Family members of the editors often assumed integral roles at The Sword of the Lord. In 2009, the approximately fifty employees of the Sword of the Lord included editor Shelton Smith; his son, Marlon, executive vice president.

==Emphases==

===Soul-winning===
The Sword of the Lord emphasizes soul winning, the belief that Christians should actively seek to convert others to faith in Jesus Christ. It promotes fulfilling the Great Commission by publishing books and materials on the topic as well as sponsoring annual "School of the Prophets" seminars.

===King James Bible===
Consistent with the King James Only movement, the Sword of the Lord believes:

the Bible, the Scriptures of the Old Testament and the New Testament, preserved for us in the Masoretic Text (Old Testament), Textus Receptus (New Testament), and in the King James Bible, is verbally and plenarily inspired of God. It is the inspired, inerrant, infallible, and altogether authentic, accurate and authoritative Word of God, therefore the supreme and final authority in all things. (II Tim. 3:16-17; II Peter 1:21; Rev. 22:18-19)."

==Contents==
For many years The Sword of the Lord has published sermons of contemporary Independent Baptist preachers who are part of its circle. It also publishes sermons from a wider spectrum of evangelicals of past generations (not all of whom were Independent Baptist), including Hyman Appelman, Harry A. Ironside, Bob Jones, Sr., R. A. Torrey, Robert G. Lee, Dwight L. Moody, Billy Sunday, T. De Witt Talmage, and George Truett.

The Sword of the Lord is strongly anti-Calvinist and as such does not publish sermons by Calvinist preachers, although an exception has been made for the noted nineteenth-century Calvinist Charles Spurgeon.
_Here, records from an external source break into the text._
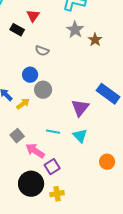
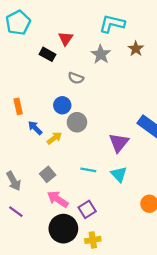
gray star: (75, 30) -> (101, 54), moved
brown star: (95, 40) -> (136, 49), moved
pink arrow: (35, 151) -> (58, 199), moved

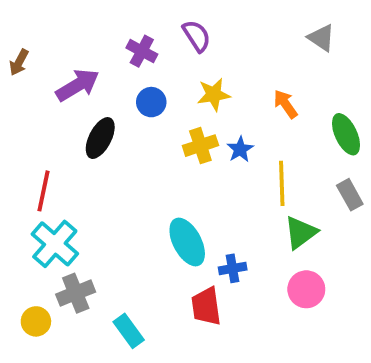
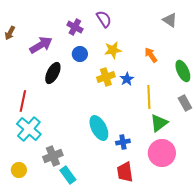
pink circle: (306, 289) -> (162, 153), size x1.4
gray cross: (76, 293) -> (53, 156), moved
red trapezoid: (206, 306) -> (125, 172), moved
Nevertheless, Spurgeon's sermons have been edited to remove Calvinist-leaning passages.

The paper usually includes "Editor's Notes," a column by Smith commenting on his recent travels and upcoming events; "Noteworthy News," brief descriptions of events involving Christians or matters related to Christianity, with occasional editorial commentary; columns on church planting and bus ministries; and advertisements for independent fundamentalist Baptist churches and Bible colleges.